→ **Description of the task**
The lines of the records that include "mahdollisuuden" should all be copied.

→ **Collected data**

※

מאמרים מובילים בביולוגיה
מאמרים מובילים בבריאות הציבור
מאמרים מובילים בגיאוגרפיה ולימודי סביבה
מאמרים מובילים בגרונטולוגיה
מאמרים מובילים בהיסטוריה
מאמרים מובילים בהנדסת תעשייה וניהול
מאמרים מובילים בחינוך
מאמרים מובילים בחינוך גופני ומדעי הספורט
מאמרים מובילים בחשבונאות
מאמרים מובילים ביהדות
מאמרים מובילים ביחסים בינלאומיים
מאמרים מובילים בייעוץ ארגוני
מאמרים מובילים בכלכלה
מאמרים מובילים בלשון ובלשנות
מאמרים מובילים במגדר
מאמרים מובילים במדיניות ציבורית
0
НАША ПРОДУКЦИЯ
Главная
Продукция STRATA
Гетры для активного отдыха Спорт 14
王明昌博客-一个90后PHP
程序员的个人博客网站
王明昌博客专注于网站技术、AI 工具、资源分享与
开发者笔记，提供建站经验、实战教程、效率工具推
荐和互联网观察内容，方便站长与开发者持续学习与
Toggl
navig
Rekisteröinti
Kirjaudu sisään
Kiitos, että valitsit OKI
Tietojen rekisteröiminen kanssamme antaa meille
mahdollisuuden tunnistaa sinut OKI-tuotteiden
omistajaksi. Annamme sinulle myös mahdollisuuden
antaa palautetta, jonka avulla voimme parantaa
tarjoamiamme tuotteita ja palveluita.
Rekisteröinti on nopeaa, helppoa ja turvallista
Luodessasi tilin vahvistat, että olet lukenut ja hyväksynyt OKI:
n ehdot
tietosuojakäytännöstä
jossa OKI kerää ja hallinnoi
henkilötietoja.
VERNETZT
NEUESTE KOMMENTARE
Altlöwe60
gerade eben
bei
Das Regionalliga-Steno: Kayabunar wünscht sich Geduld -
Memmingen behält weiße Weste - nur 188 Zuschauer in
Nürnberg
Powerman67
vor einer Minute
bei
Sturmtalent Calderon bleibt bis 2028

※

→ **Your response**
mahdollisuuden tunnistaa sinut OKI-tuotteiden
omistajaksi. Annamme sinulle myös mahdollisuuden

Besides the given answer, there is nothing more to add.